Parafraseando a canção, ora “tigrão”, ora “tchutchuca”. O indivíduo colonizado pode ter sonhos de grandeza e, às vezes, até espezinhar quem é pequeno – porém, diante de um grande (do Norte), abaixa a cabeça e coloca o rabo entre as pernas. O cachorro vira-latas, em sua inclinação natural canina e servil, busca sempre um dono que venha coçar sua barriga, dar afagos e ordens. É esse traço puxa-saco e masoquista de personalidade (e aqui voltamos a Nelson Rodrigues) que se manifesta quando vemos, nos meios nacionalistas do Brasil, uma adoração maníaca e exagerada à figura do presidente russo Vladimir Putin. O russo reveste-se da aura de um salvador viril, que irá construir a multipolaridade, derrotar os Estados Unidos e salvar a Amazônia – nosso herói másculo montado em um cavalo branco.

Esqueceram de combinar com o resto do Sul global e esqueceram de atentar que a Rússia, no gélido Norte, não faz parte do Sul global; esqueceram que é uma superpotência agressiva com seus próprios interesses, que não necessariamente são os mesmos nossos – por mais que seja do nosso interesse manter boas relações de amizade com aquele país.

Se os nacionalistas que possuem um projeto de nação também possuem um projeto de poder, antes de conseguirem o poder, eles precisam abandonar essa russomania ridícula e colonizada. Mas não basta denunciar a russofilia, defender a política externa independente, o pragmatismo diplomático e tudo isso que nós, da Frente Sol da Pátria, temos defendido. Por trás desse posicionamento específico (que veio à tona com tudo após a campanha militar russa na Ucrânia em fevereiro de 2022), existe algo mais profundo: ele mesmo, o complexo de vira-lata.

Complexos não se extirpam simplesmente, como quem espreme o pus de um furúnculo ou corta fora um dedo podre.

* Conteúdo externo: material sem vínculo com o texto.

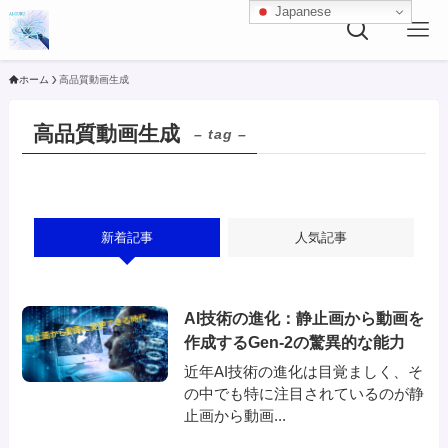
Japanese
ホーム
高品質動画生成
高品質動画生成
– tag –
新着記事
人気記事
AI技術の進化：静止画から動画を
作成するGen-2の驚異的な能力
近年AI技術の進化は目覚ましく、そ
の中でも特に注目されているのが静
止画から動画...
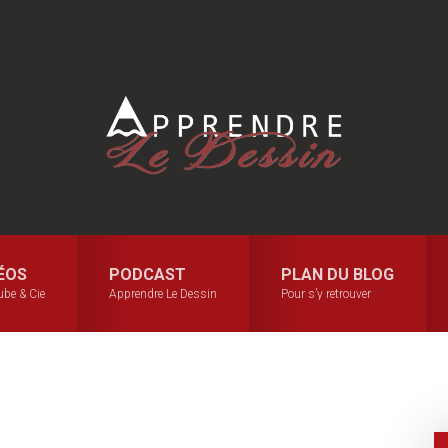
ÉOS
PODCAST
PLAN DU BLOG
be & Cie
Apprendre Le Dessin
Pour s’y retrouver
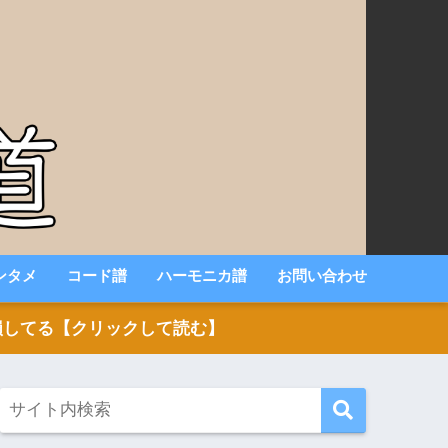
ンタメ
コード譜
ハーモニカ譜
お問い合わせ
いと損してる【クリックして読む】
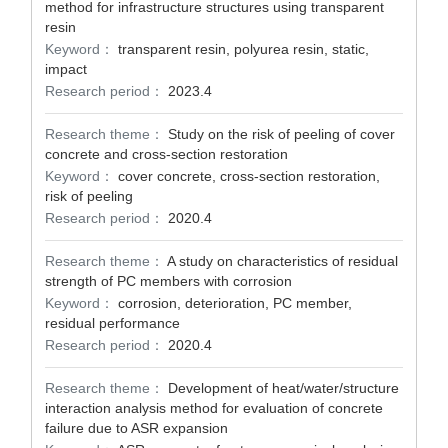
method for infrastructure structures using transparent
resin
Keyword：
transparent resin, polyurea resin, static,
impact
Research period：
2023.4
Research theme：
Study on the risk of peeling of cover
concrete and cross-section restoration
Keyword：
cover concrete, cross-section restoration,
risk of peeling
Research period：
2020.4
Research theme：
A study on characteristics of residual
strength of PC members with corrosion
Keyword：
corrosion, deterioration, PC member,
residual performance
Research period：
2020.4
Research theme：
Development of heat/water/structure
interaction analysis method for evaluation of concrete
failure due to ASR expansion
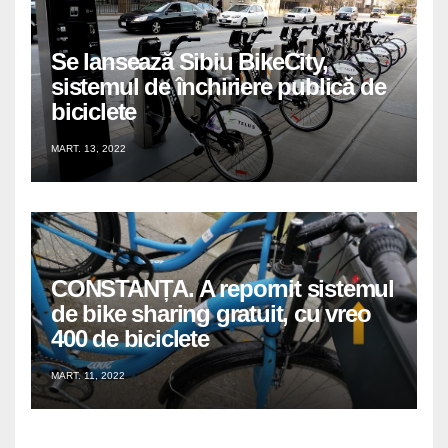
Se lansează Sibiu BikeCity,
sistemul de închiriere publică de
biciclete
MART. 13, 2022
CONSTANȚA. A repornit sistemul
de bike sharing gratuit, cu vreo
400 de biciclete
MART. 11, 2022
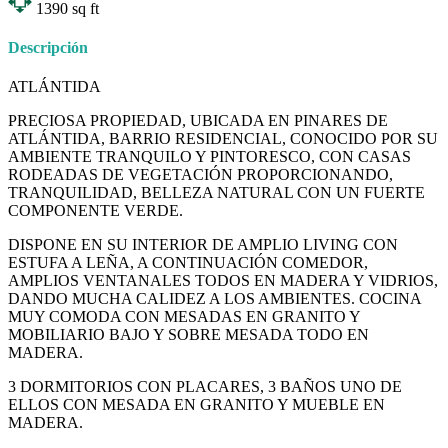
1390
sq ft
Descripción
ATLÁNTIDA
PRECIOSA PROPIEDAD, UBICADA EN PINARES DE
ATLÁNTIDA, BARRIO RESIDENCIAL, CONOCIDO POR SU
AMBIENTE TRANQUILO Y PINTORESCO, CON CASAS
RODEADAS DE VEGETACIÓN PROPORCIONANDO,
TRANQUILIDAD, BELLEZA NATURAL CON UN FUERTE
COMPONENTE VERDE.
DISPONE EN SU INTERIOR DE AMPLIO LIVING CON
ESTUFA A LEÑA, A CONTINUACIÓN COMEDOR,
AMPLIOS VENTANALES TODOS EN MADERA Y VIDRIOS,
DANDO MUCHA CALIDEZ A LOS AMBIENTES. COCINA
MUY COMODA CON MESADAS EN GRANITO Y
MOBILIARIO BAJO Y SOBRE MESADA TODO EN
MADERA.
3 DORMITORIOS CON PLACARES, 3 BAÑOS UNO DE
ELLOS CON MESADA EN GRANITO Y MUEBLE EN
MADERA.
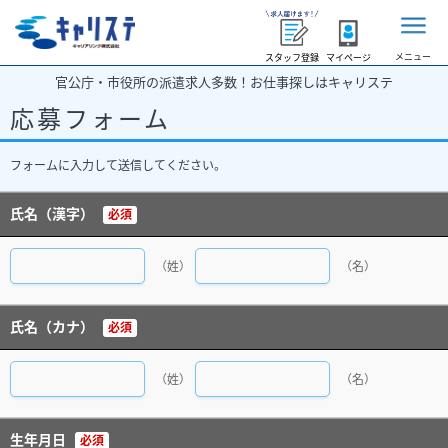
メニュー
スタッフ登録
マイページ
官公庁・市役所の派遣求人多数！お仕事探しはキャリステ
応募フォーム
フォームに入力して送信してください。
氏名（漢字）
必須
（姓）
（名）
氏名（カナ）
必須
（姓）
（名）
生年月日
必須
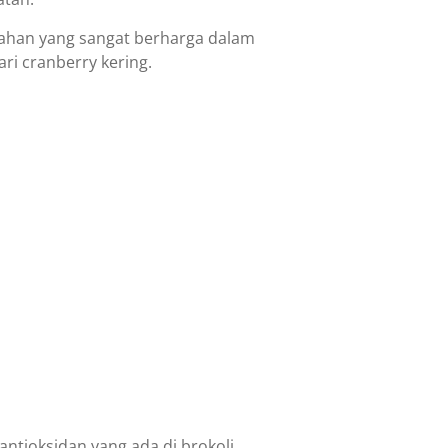
 bahan yang sangat berharga dalam
ri cranberry kering.
antioksidan yang ada di brokoli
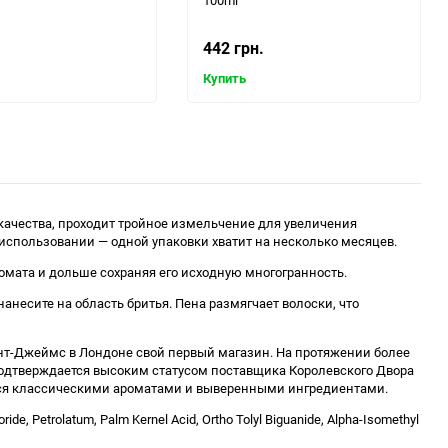
100ml
442 грн.
Купить
качества, проходит тройное измельчение для увеличения
использовании — одной упаковки хватит на несколько месяцев.
ата и дольше сохраняя его исходную многогранность.
несите на область бритья. Пена размягчает волоски, что
Сент-Джеймс в Лондоне свой первый магазин. На протяжении более
подтверждается высоким статусом поставщика Королевского Двора
ется классическими ароматами и выверенными ингредиентами.
de, Petrolatum, Palm Kernel Acid, Ortho Tolyl Biguanide, Alpha-Isomethyl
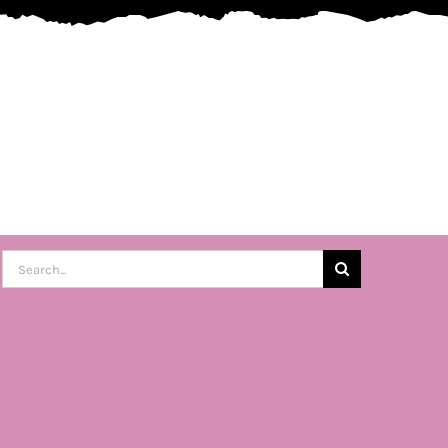
Buscar:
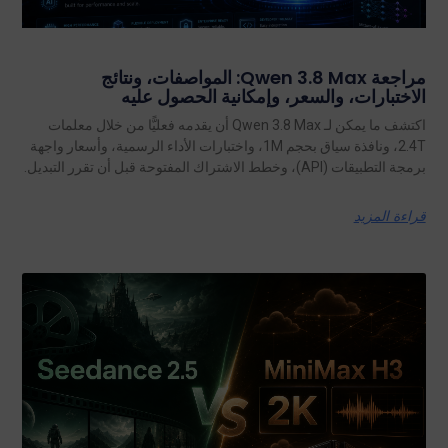
مراجعة Qwen 3.8 Max: المواصفات، ونتائج
الاختبارات، والسعر، وإمكانية الحصول عليه
اكتشف ما يمكن لـ Qwen 3.8 Max أن يقدمه فعليًّا من خلال معلمات
2.4T، ونافذة سياق بحجم 1M، واختبارات الأداء الرسمية، وأسعار واجهة
برمجة التطبيقات (API)، وخطط الاشتراك المفتوحة قبل أن تقرر التبديل.
قراءة المزيد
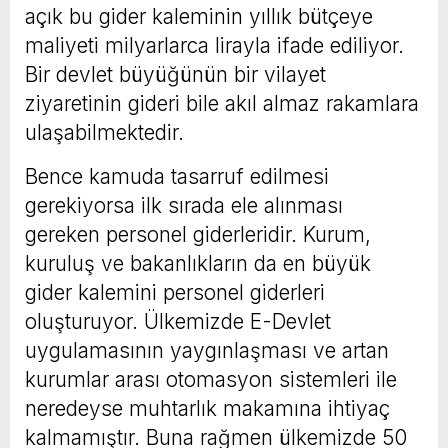
açık bu gider kaleminin yıllık bütçeye
maliyeti milyarlarca lirayla ifade ediliyor.
Bir devlet büyüğünün bir vilayet
ziyaretinin gideri bile akıl almaz rakamlara
ulaşabilmektedir.
Bence kamuda tasarruf edilmesi
gerekiyorsa ilk sırada ele alınması
gereken personel giderleridir. Kurum,
kuruluş ve bakanlıkların da en büyük
gider kalemini personel giderleri
oluşturuyor. Ülkemizde E-Devlet
uygulamasının yaygınlaşması ve artan
kurumlar arası otomasyon sistemleri ile
neredeyse muhtarlık makamına ihtiyaç
kalmamıştır. Buna rağmen ülkemizde 50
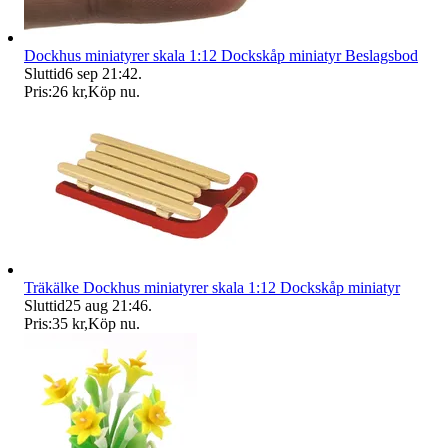
Dockhus miniatyrer skala 1:12 Dockskåp miniatyr Beslagsbod
Sluttid
6 sep 21:42
.
Pris:
26 kr
,
Köp nu
.
Träkälke Dockhus miniatyrer skala 1:12 Dockskåp miniatyr
Sluttid
25 aug 21:46
.
Pris:
35 kr
,
Köp nu
.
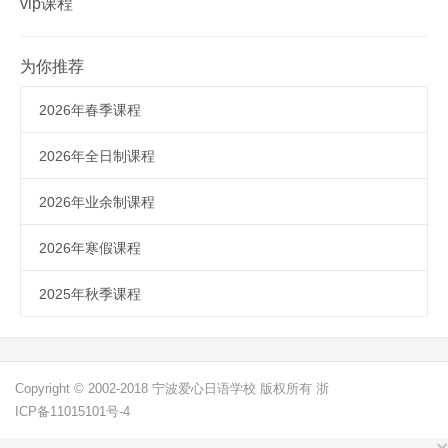
vip课程
为你推荐
2026年春季课程
2026年全日制课程
2026年业余制课程
2026年寒假课程
2025年秋季课程
Copyright © 2002-2018 宁波爱心日语学校 版权所有 浙
ICP备11015101号-4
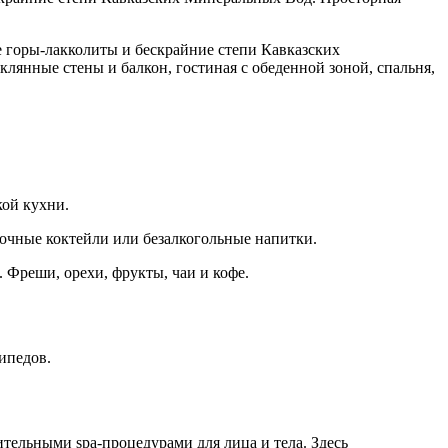
ые горы-лакколиты и бескрайние степи Кавказских
нные стены и балкон, гостиная с обеденной зоной, спальня,
кой кухни.
лочные коктейли или безалкогольные напитки.
. Фреши, орехи, фрукты, чаи и кофе.
ипедов.
вительными
spa
-процедурами для лица и тела. Здесь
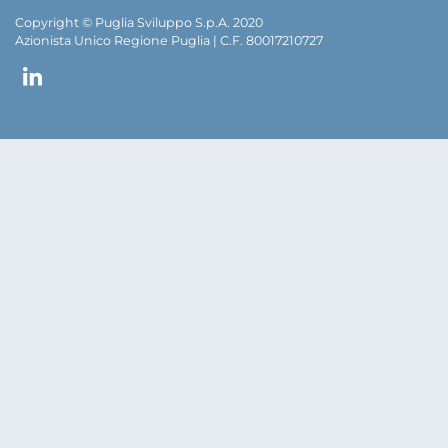
Copyright © Puglia Sviluppo S.p.A. 2020
Azionista Unico Regione Puglia | C.F. 80017210727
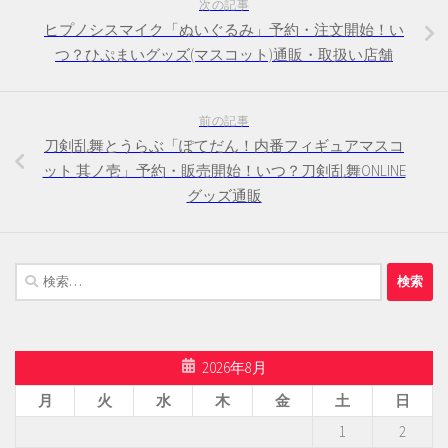
次の記事
ヒプノシスマイク「ぬいぐるみ」予約・注文開始！い
つ？ひぷまいグッズ(マスコット)通販・取扱い店舗
前の記事
刀剣乱舞とうらぶ「ぽてだん！内番フィギュアマスコ
ット 其ノ壱」予約・販売開始！いつ？刀剣乱舞ONLINE
グッズ通販
検
索:
2026年8月
月
火
水
木
金
土
日
1
2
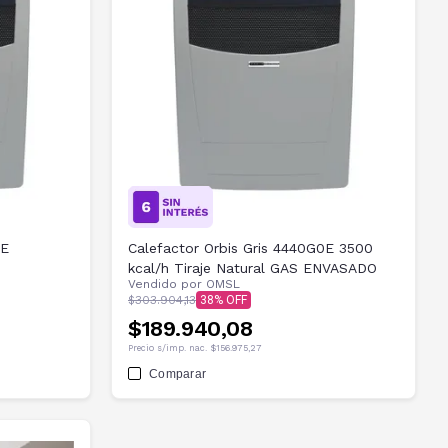
OE
Calefactor Orbis Gris 4440G0E 3500
kcal/h Tiraje Natural GAS ENVASADO
Vendido por
OMSL
$303.904,13
38
$189.940,08
Precio s/imp. nac.
$156.975,27
Comparar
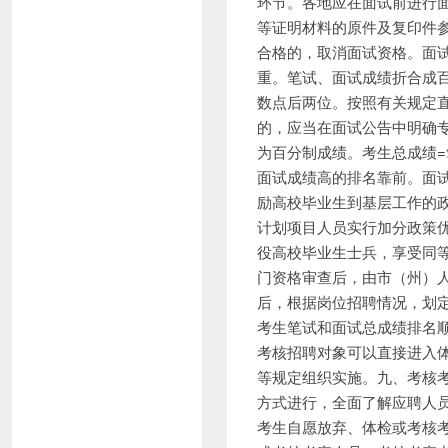
环节。各地应在面试前进行
等证明材料的原件及复印件
合格的，取消面试资格。面试
重。笔试、面试成绩折合成百
数点后两位。按照有关规定
的，应当在面试公告中明确专
为百分制成绩。考生总成绩=
面试成绩高的排名靠前。面
励高校毕业生到基层工作的政
计划项目人员实行加分政策
役高校毕业生士兵，享受同
门资格审查后，由市（州）
后，根据岗位招聘情况，划
考生笔试和面试总成绩排名顺
考核招聘对象可以直接进入体检
等规定组织实施。九、考核
方式进行，全面了解应聘人
考生自愿放弃、体检或考核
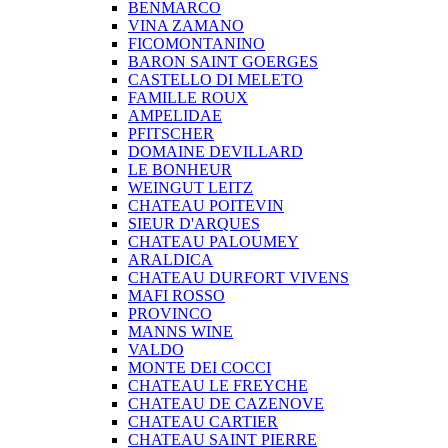
BENMARCO
VINA ZAMANO
FICOMONTANINO
BARON SAINT GOERGES
CASTELLO DI MELETO
FAMILLE ROUX
AMPELIDAE
PFITSCHER
DOMAINE DEVILLARD
LE BONHEUR
WEINGUT LEITZ
CHATEAU POITEVIN
SIEUR D'ARQUES
CHATEAU PALOUMEY
ARALDICA
CHATEAU DURFORT VIVENS
MAFI ROSSO
PROVINCO
MANNS WINE
VALDO
MONTE DEI COCCI
CHATEAU LE FREYCHE
CHATEAU DE CAZENOVE
CHATEAU CARTIER
CHATEAU SAINT PIERRE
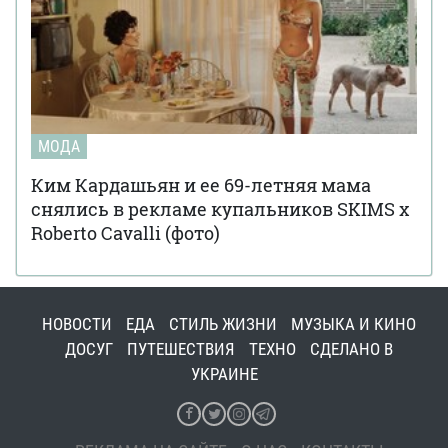
МОДА
Ким Кардашьян и ее 69-летняя мама
снялись в рекламе купальников SKIMS x
Roberto Cavalli (фото)
НОВОСТИ
ЕДА
СТИЛЬ ЖИЗНИ
МУЗЫКА И КИНО
ДОСУГ
ПУТЕШЕСТВИЯ
ТЕХНО
СДЕЛАНО В
УКРАИНЕ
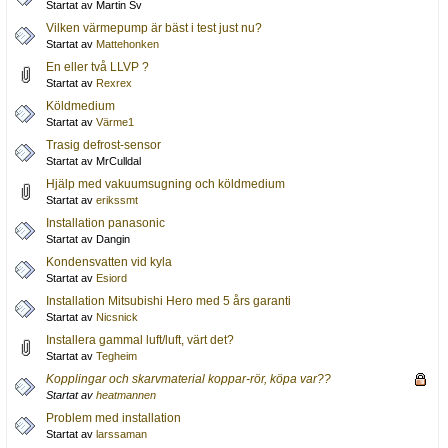
Startat av Martin Sv
Vilken värmepump är bäst i test just nu?
Startat av
Mattehonken
En eller två LLVP ?
Startat av
Rexrex
Köldmedium
Startat av
Värme1
Trasig defrost-sensor
Startat av MrCulldal
Hjälp med vakuumsugning och köldmedium
Startat av
erikssmt
Installation panasonic
Startat av Dangin
Kondensvatten vid kyla
Startat av
Esiord
Installation Mitsubishi Hero med 5 års garanti
Startat av
Nicsnick
Installera gammal luft/luft, värt det?
Startat av
Tegheim
Kopplingar och skarvmaterial koppar-rör, köpa var??
Startat av
heatmannen
Problem med installation
Startat av
larssaman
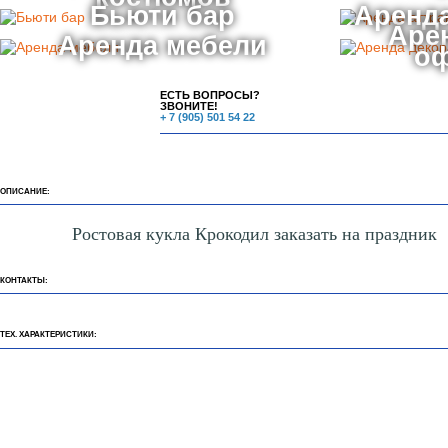
Бьюти бар
Аренда
Аре
Аренда мебели
о
ЕСТЬ ВОПРОСЫ?
ЗВОНИТЕ!
+ 7 (905) 501 54 22
ОПИСАНИЕ:
Ростовая кукла Крокодил заказать на праздник
КОНТАКТЫ:
ТЕХ. ХАРАКТЕРИСТИКИ:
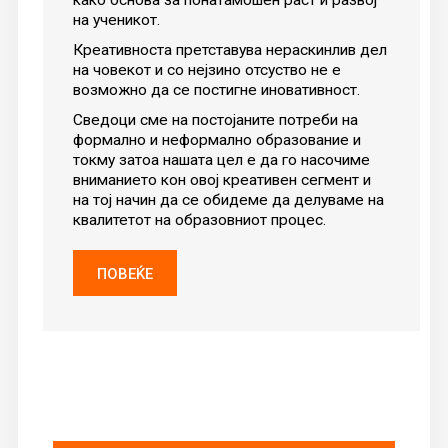
како основа за понатамошен раст и развој
на ученикот.
Креативноста претставува нераскинлив дел
на човекот и со нејзино отсуство не е
возможно да се постигне иновативност.
Сведоци сме на постојаните потреби на
формално и неформално образование и
токму затоа нашата цел е да го насочиме
вниманието кон овој креативен сегмент и
на тој начин да се обидеме да делуваме на
квалитетот на образовниот процес.
ПОВЕЌЕ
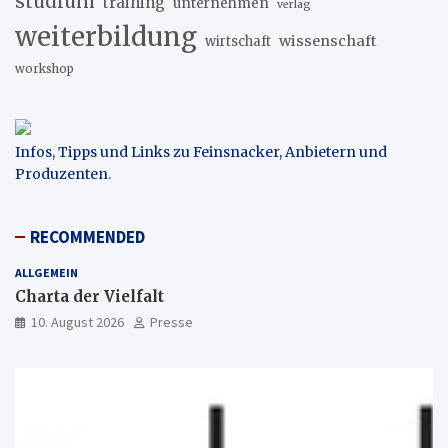
studium
training
unternehmen
verlag
weiterbildung
wissenschaft
wirtschaft
workshop
Infos, Tipps und Links zu Feinsnacker, Anbietern und
Produzenten
.
RECOMMENDED
ALLGEMEIN
Charta der Vielfalt
10. August 2026
Presse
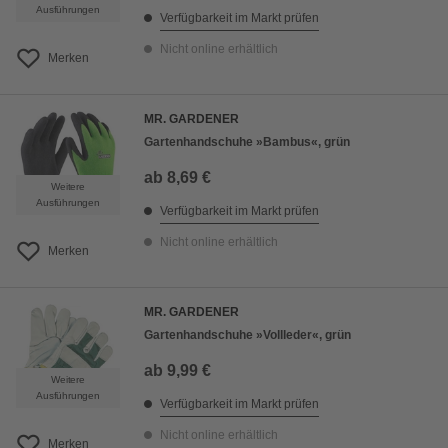
Ausführungen
Verfügbarkeit im Markt prüfen
Nicht online erhältlich
Merken
MR. GARDENER
Gartenhandschuhe »Bambus«, grün
ab
8,69 €
Weitere
Ausführungen
Verfügbarkeit im Markt prüfen
Nicht online erhältlich
Merken
MR. GARDENER
Gartenhandschuhe »Vollleder«, grün
ab
9,99 €
Weitere
Ausführungen
Verfügbarkeit im Markt prüfen
Nicht online erhältlich
Merken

Eles estão emaranhados com a trama e o drama de uma vida inteira: eles se resolvem pela síntese, pela conciliação das contradições (esperança e pessimismo, cordialidade e violência, ordem e progresso, humildade e orgulho, malandragem e honestidade – “astutos como as serpentes e sem malícia como as pombas”). Como no teatro de Nelson Rodrigues, somente trazendo os vícios à tona, em uma espécie de strip-tease ou raio-X da alma – ou confissão – é possível atingir a catarse. E a salvação. Já que alguns dos vira-latistas gostam tanto da Rússia, fariam bem em ler Dostoievski e em entender como o amor daquele escritor russo à pátria dele não está em choque com os vícios da alma russa: pelo contrário, de forma muito cristã, ele ama o povo russo mesmo naquilo que ele tem de mesquinho, de até desprezível – porque sua nação é grande e tem uma história e seus vícios e injustiças fazem parte daquilo que a formou e podem ser matéria-prima para sua reforma, sem importação de modelos estrangeiros.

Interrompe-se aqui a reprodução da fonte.